There's much more. M.J.'s interest is in the contradiction between Harris's and Paxman's assertion that "Iraq's CBW arsenal remains intact" and the BBC's spin that the British government (and, of course, George Bush) deliberately lied about Saddam's weapons. How can the BBC spin it this way when Paxman, one of their biggest guns, asserts that the weapons existed as late as August, 2002?

M.J. says that Paxman holds a position at the BBC corresponding to that of Walter Cronkite (in his day) or Dan Rather at CBS. If he says so. I don't know the Beeb well enough to know that it's true (the web site he cites shows that Paxman has a long resume, but it's difficult to gauge his importance from it).

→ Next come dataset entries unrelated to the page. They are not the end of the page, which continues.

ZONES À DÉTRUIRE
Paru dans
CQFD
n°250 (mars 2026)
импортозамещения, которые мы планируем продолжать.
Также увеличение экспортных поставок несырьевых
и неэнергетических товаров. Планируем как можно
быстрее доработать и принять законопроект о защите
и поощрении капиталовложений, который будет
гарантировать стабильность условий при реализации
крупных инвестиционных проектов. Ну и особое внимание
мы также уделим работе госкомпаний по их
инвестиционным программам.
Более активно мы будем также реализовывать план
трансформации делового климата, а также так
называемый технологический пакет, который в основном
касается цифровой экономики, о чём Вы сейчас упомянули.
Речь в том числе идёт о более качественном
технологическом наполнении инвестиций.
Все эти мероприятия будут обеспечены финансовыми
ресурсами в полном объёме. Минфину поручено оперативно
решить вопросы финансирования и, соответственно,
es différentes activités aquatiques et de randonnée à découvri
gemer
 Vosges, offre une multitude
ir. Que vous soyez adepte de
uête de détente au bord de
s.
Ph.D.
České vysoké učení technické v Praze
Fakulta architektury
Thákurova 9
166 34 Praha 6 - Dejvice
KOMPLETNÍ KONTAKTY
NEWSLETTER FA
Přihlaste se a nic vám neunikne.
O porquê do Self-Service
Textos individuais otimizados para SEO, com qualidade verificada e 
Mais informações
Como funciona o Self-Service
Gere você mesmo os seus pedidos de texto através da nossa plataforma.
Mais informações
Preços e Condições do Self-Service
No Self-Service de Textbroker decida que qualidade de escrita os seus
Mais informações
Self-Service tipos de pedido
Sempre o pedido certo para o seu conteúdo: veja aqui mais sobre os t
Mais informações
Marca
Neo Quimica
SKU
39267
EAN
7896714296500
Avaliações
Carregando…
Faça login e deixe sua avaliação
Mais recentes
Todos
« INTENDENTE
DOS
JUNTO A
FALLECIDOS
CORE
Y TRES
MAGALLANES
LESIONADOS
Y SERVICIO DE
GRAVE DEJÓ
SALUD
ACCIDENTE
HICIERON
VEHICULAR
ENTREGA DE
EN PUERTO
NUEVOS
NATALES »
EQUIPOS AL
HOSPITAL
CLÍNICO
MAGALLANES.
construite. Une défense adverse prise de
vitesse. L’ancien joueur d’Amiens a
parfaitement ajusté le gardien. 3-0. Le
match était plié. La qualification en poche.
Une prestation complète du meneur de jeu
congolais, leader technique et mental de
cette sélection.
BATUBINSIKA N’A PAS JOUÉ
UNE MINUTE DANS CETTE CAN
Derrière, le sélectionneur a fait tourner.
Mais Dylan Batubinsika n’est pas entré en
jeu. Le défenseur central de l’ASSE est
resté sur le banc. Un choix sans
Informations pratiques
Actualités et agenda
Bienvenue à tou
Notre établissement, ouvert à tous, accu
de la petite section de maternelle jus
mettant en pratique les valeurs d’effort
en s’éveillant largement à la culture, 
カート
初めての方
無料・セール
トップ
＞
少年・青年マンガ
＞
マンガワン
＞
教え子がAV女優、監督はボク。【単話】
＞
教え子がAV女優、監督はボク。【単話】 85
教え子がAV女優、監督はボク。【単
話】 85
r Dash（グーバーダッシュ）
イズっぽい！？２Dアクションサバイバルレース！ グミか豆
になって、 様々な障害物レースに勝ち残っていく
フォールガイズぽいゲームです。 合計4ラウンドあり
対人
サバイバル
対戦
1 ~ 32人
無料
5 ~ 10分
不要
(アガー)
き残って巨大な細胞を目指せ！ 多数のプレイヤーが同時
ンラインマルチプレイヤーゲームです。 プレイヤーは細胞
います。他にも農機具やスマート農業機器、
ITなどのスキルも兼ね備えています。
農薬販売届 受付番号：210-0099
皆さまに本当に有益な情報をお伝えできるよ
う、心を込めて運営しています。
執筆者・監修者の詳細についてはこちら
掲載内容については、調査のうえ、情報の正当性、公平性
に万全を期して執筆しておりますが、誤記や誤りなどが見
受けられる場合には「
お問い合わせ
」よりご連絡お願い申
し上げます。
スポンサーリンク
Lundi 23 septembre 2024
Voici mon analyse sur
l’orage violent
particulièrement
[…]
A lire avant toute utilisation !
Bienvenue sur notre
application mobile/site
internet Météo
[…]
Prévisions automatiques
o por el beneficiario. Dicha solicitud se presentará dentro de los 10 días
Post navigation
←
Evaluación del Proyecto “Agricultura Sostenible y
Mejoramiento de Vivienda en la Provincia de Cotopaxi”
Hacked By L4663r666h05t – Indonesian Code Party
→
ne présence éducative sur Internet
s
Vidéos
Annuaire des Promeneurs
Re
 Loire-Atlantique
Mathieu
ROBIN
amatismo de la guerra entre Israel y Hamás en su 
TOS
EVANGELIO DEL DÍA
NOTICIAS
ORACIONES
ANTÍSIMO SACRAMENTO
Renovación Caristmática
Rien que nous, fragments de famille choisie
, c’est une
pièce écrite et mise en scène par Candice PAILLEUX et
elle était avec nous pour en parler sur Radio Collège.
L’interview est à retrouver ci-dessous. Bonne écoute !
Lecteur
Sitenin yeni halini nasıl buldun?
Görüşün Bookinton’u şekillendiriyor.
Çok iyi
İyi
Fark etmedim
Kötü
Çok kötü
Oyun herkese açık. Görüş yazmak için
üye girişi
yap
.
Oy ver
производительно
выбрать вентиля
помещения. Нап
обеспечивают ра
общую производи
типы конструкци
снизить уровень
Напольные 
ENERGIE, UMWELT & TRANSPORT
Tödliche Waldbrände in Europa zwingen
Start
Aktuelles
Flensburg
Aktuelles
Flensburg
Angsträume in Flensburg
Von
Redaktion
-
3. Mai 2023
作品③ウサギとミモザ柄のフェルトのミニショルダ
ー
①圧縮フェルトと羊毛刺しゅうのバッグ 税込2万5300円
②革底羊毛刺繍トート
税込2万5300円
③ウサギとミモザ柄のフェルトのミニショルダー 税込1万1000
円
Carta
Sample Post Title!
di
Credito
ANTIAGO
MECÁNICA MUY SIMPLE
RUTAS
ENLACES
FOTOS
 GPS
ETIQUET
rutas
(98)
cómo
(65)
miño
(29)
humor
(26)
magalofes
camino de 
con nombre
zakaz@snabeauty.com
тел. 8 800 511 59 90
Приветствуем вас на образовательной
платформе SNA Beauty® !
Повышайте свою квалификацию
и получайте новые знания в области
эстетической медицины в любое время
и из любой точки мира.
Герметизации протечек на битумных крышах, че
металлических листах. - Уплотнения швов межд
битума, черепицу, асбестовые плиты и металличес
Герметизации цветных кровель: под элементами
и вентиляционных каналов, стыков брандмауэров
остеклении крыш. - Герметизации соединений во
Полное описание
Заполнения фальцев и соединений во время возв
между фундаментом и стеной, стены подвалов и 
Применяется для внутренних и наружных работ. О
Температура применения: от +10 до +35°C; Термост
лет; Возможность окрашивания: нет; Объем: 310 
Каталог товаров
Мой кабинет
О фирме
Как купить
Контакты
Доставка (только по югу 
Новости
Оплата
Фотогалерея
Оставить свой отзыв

Furthermore, Harris and Paxman must've relied on Western intelligence sources for their book -- surely they didn't go into Iraq and poke around themselves. Therefore if the information from the intelligence services was wrong, so was their book. Although it is true that they quoted people who were not in an intelligence service, such as the aforementioned Butler.

In any case, the apparent disconnect between Paxman's book and the BBC's current spin isn't as interesting to me as the tone of the excerpts M.J. quotes from that last chapter. One sentence that struck me as well as him was, "For twenty years, Iraq, under Saddam's leadership, has held up Caliban's mirror[*] to the West."

Western governments invented CB weapons in the first place. Western companies (witting or un) sold Saddam peaceful items that could be used to make weapons. Western intelligence was slow in recognizing what Saddam was doing. The US resists a "proper [international] arms control regime, with provisions to allow international inspectors to call, unannounced, at any time...."

In this chapter Saddam himself is treated like a force of Nature, like some type of dumb but deadly beast that has escaped due to the incompetence or arrogance or greed of the West. There's no use blaming the beast, for he's a beast, amoral -- unreasoning, one of the lesser breeds without the Law. He is not a moral actor, like Bush or Blair.

An objective observer might wonder what all the fuss is about. We're agreed it's a dangerous beast. Can we kill it? Yes, we can. Are we afraid to do it? Not really. Then why not?

I think the real reason is that many in the chattering classes see Saddam (and those like him) as Nemesis. He is our just deserts. He is the instrument of divine retribution, the payment for our wickedness, and the fact that he is a thousand times more wicked does not change this.

[*] I searched for the precise meaning of this phrase, and came up empty. This fellow also wondered what it meant. He came up with an Oscar Wilde quote about Victorian society, realism, and romanticism:

The nineteenth century dislike of realism is the rage of Caliban seeing his own face in a glass.

The nineteenth century dislike of romanticism is the rage of Caliban not seeing his own face in a glass.

In other words, they wanted to see themselves in the mirror, but only if it showed them as beautiful, which they were not. In Harris and Paxman's imagination, Saddam is the West's ugly reflection. The reflection cannot act, it can only react. It cannot be faulted for what it shows. Saddam has no significance except to return the ugly image of the West.